I declare my interests as set out in the register, including my membership of the Wetlands APPG and my stewardship of intertidal habitat on the Exe estuary. I also work for a law firm that is a leading adviser on natural capital and was recently engaged by a leading NGO to consider the regulation of our marine and coastal environment.
If we are to adapt to climate change, we need to regulate accordingly. Regulation of our natural capital has traditionally been siloed between Natural England’s responsibility for land and the Marine Management Organisation’s oversight of the marine environment. During the passage of both the Agriculture Act and the Environment Act this was noted repeatedly, including the failure of ELMS and other programmes to include the intertidal space, which provides such opportunity for the propagation of shellfish, seagrass and seaweed.
The UK shellfish industry generates nearly £l billion in revenue per annum, much of which is a high-margin, export-led business that supports coastal employment. Across the south-west the industry is threatened by warming water and the invasive Pacific oyster, which is rendering large areas of foreshore simply inaccessible and unfarmable. There is no joined-up strategy to combat it.

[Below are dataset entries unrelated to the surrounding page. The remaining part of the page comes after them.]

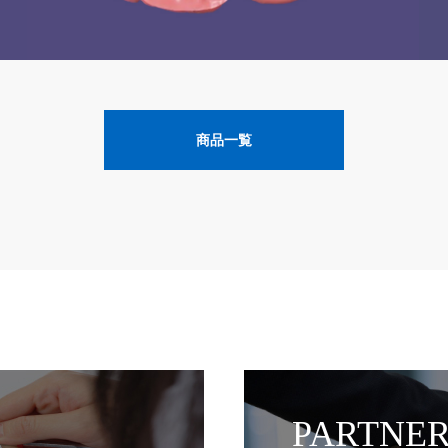
商品一覧
PARTNER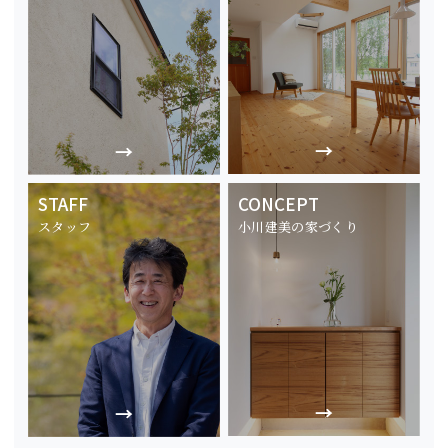
STAFF
CONCEPT
スタッフ
小川建美の家づくり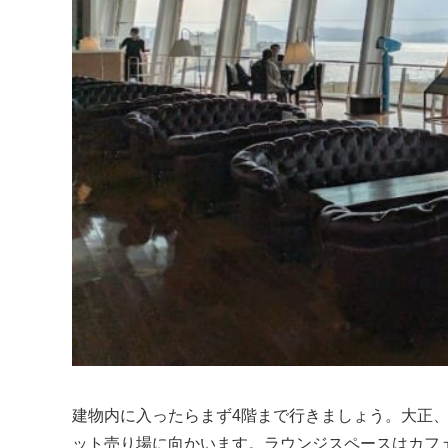
建物内に入ったらまず4階まで行きましょう。大正
ット売り場に向かいます。ラウンジスペースはカフ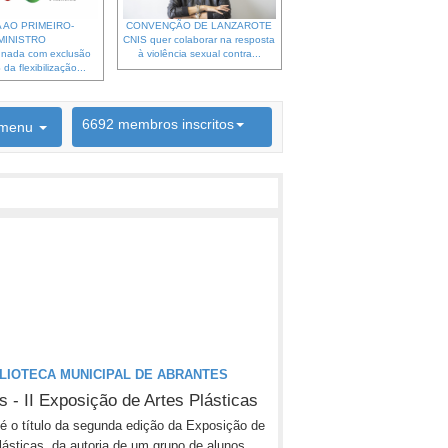
 AO PRIMEIRO-
CONVENÇÃO DE LANZAROTE
MINISTRO
CNIS quer colaborar na resposta
gnada com exclusão
à violência sexual contra...
da flexibilização...
6692 membros inscritos
menu
INSCRIÇÃO NEWSLETTER
BLIOTECA MUNICIPAL DE ABRANTES
s - II Exposição de Artes Plásticas
é o título da segunda edição da Exposição de
lásticas, da autoria de um grupo de alunos...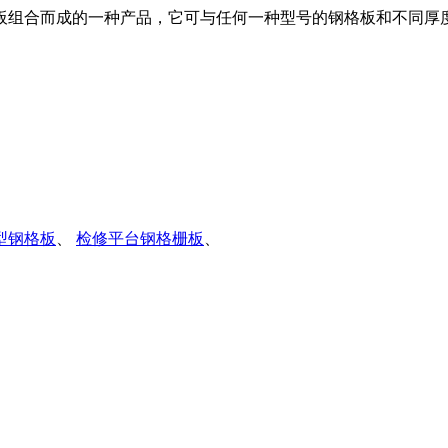
合而成的一种产品，它可与任何一种型号的钢格板和不同厚度的花纹
型钢格板
、
检修平台钢格栅板
、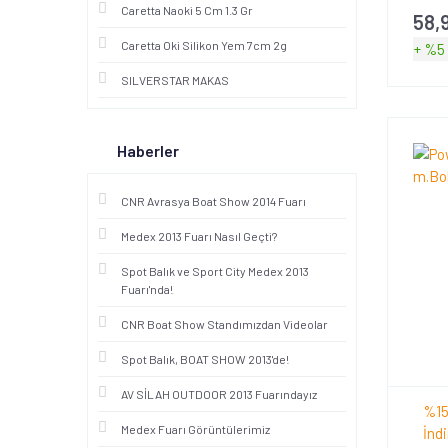
Caretta Naoki 5 Cm 1.3 Gr
58,
Caretta Oki Silikon Yem 7cm 2g
+ %5
SILVERSTAR MAKAS
Haberler
CNR Avrasya Boat Show 2014 Fuarı
Medex 2013 Fuarı Nasıl Geçti?
Spot Balık ve Sport City Medex 2013
Fuarı'nda!
CNR Boat Show Standımızdan Videolar
Spot Balık, BOAT SHOW 2013'de!
AV SİLAH OUTDOOR 2013 Fuarındayız
%15
Medex Fuarı Görüntülerimiz
İndi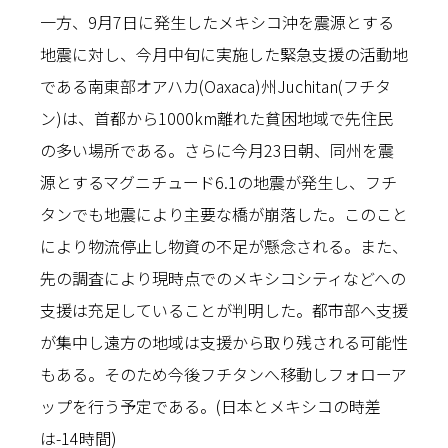
一方、9月7日に発生したメキシコ沖を震源とする
地震に対し、今月中旬に実施した緊急支援の活動地
である南東部オアハカ(Oaxaca)州Juchitan(フチタ
ン)は、首都から1000km離れた貧困地域で先住民
の多い場所である。さらに今月23日朝、同州を震
源とするマグニチュード6.1の地震が発生し、フチ
タンでも地震により主要な橋が崩落した。このこと
により物流停止し物資の不足が懸念される。また、
先の調査により現時点でのメキシコシティなどへの
支援は充足していることが判明した。都市部へ支援
が集中し遠方の地域は支援から取り残される可能性
もある。そのため今後フチタンへ移動しフォローア
ップを行う予定である。(日本とメキシコの時差
は-14時間)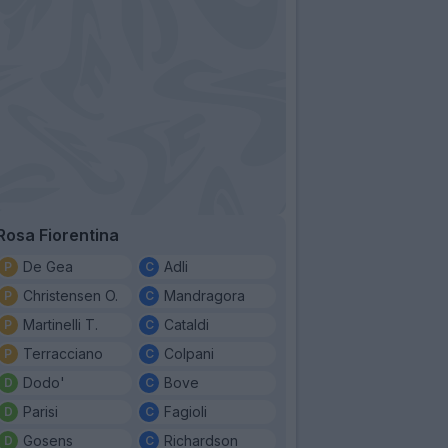
Rosa Fiorentina
De Gea
Adli
Christensen O.
Mandragora
Martinelli T.
Cataldi
Terracciano
Colpani
Dodo'
Bove
Parisi
Fagioli
Gosens
Richardson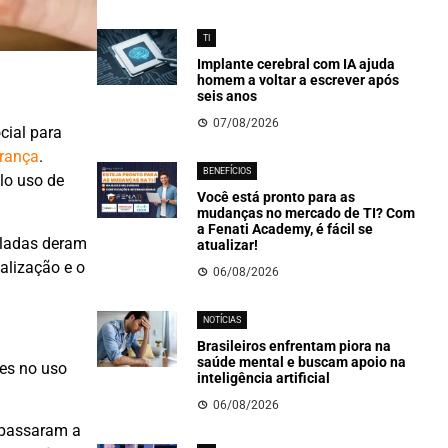
TI
Implante cerebral com IA ajuda
homem a voltar a escrever após
seis anos
07/08/2026
cial para
urança
.
BENEFÍCIOS
lo uso de
Você está pronto para as
mudanças no mercado de TI? Com
a Fenati Academy, é fácil se
uladas deram
atualizar!
alização e o
06/08/2026
NOTÍCIAS
Brasileiros enfrentam piora na
saúde mental e buscam apoio na
des no uso
inteligência artificial
06/08/2026
s passaram a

Seagrass absorbs and stores carbon and provides a vital home for nature. Healthy meadows can help protect communities from the impacts of coastal erosion and flooding, as well as reducing coastal pollution. We have lost up to 92% of the UK’s seagrass meadows.
Seaweed farming is both a regenerative food production method and a nature-based solution. It does not require additional land, feed, fresh water, fertiliser or pesticides, making it a very low-impact production method. It has the added advantage of absorbing excess nutrients from the sea, such as nitrogen and phosphorus. It can also temporarily remove carbon from the ocean and displace carbon-intensive products, helping to combat climate change.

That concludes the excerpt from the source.